## Given information
——
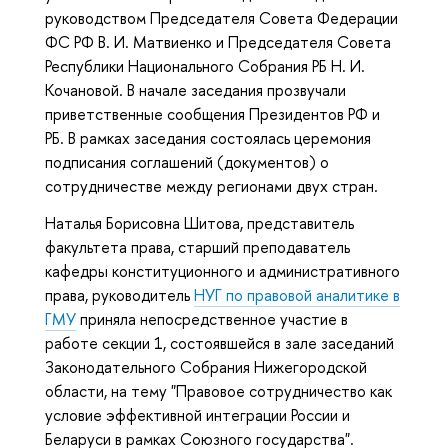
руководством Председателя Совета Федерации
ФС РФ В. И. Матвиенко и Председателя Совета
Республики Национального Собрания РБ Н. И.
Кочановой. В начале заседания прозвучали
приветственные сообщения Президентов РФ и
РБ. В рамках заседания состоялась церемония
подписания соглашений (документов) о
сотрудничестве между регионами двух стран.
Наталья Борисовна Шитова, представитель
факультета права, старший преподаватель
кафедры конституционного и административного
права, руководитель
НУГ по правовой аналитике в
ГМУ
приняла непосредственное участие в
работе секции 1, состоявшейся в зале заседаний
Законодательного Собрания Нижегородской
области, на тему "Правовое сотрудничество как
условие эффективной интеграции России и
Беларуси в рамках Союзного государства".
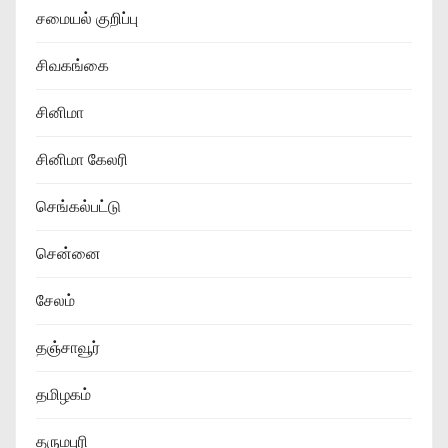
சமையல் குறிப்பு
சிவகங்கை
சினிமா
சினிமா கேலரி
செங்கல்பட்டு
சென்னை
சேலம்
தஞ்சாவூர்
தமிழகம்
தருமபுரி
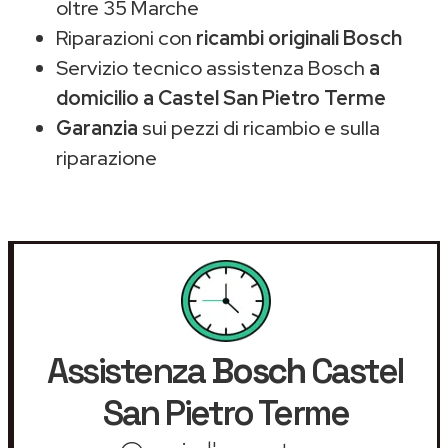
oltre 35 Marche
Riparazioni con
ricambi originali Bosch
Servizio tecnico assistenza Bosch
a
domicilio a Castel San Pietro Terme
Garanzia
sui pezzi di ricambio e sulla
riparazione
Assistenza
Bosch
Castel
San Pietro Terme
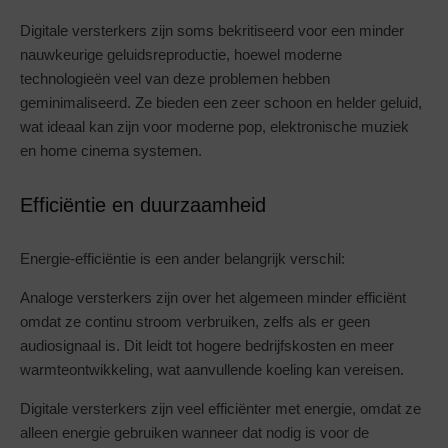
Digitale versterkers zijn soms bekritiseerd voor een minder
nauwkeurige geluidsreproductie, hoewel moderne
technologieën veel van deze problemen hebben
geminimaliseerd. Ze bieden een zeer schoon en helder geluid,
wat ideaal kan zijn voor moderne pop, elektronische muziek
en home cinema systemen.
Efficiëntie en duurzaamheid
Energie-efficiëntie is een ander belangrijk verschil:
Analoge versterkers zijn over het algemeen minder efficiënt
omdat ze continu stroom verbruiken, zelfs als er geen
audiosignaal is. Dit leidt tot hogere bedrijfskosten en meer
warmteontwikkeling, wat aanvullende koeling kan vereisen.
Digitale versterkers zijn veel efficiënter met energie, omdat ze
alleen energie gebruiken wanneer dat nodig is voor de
——
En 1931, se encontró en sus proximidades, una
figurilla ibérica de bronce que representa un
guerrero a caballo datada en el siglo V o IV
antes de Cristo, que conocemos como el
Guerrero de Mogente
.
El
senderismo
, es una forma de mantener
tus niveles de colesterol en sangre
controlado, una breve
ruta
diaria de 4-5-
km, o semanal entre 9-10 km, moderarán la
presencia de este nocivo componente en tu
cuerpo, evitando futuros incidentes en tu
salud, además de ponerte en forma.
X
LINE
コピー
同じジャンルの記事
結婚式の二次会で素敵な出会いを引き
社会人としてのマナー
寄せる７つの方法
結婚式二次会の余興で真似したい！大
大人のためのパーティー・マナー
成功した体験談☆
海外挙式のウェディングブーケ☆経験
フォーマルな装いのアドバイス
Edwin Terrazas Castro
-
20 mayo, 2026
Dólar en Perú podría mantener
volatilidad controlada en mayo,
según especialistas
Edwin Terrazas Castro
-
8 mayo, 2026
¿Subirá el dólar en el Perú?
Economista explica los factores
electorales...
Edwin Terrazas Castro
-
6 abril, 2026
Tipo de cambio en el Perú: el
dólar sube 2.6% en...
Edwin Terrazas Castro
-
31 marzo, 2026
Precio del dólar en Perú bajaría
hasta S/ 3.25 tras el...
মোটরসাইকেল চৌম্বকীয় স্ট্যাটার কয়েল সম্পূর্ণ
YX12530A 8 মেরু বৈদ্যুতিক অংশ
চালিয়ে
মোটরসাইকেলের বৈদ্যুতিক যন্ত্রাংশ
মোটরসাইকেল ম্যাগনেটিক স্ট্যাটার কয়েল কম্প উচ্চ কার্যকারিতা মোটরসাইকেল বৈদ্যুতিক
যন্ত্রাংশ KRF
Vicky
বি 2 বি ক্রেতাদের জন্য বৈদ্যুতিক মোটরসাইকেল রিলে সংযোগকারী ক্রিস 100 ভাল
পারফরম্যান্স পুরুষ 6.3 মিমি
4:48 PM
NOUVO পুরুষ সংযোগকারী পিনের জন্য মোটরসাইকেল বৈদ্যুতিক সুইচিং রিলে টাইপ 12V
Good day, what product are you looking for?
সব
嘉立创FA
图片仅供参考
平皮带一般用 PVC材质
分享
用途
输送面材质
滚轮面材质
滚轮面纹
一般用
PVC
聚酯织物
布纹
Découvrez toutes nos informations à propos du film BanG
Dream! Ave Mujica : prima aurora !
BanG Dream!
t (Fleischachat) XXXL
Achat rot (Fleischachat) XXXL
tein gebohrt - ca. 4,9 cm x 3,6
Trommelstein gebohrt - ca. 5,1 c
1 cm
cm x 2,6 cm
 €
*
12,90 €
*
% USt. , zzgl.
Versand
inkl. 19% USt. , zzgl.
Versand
——
## Problem
Starting at the line above that contains "riparazione", transcribe every line exactly through the line that contains "alleen energie gebruiken", including that last one, and skip the pictures.

## Problem solution
riparazione
Assistenza
Bosch
Castel
San Pietro Terme
Digitale versterkers zijn soms bekritiseerd voor een minder
nauwkeurige geluidsreproductie, hoewel moderne
technologieën veel van deze problemen hebben
geminimaliseerd. Ze bieden een zeer schoon en helder geluid,
wat ideaal kan zijn voor moderne pop, elektronische muziek
en home cinema systemen.
Efficiëntie en duurzaamheid
Energie-efficiëntie is een ander belangrijk verschil:
Analoge versterkers zijn over het algemeen minder efficiënt
omdat ze continu stroom verbruiken, zelfs als er geen
audiosignaal is. Dit leidt tot hogere bedrijfskosten en meer
warmteontwikkeling, wat aanvullende koeling kan vereisen.
Digitale versterkers zijn veel efficiënter met energie, omdat ze
alleen energie gebruiken wanneer dat nodig is voor de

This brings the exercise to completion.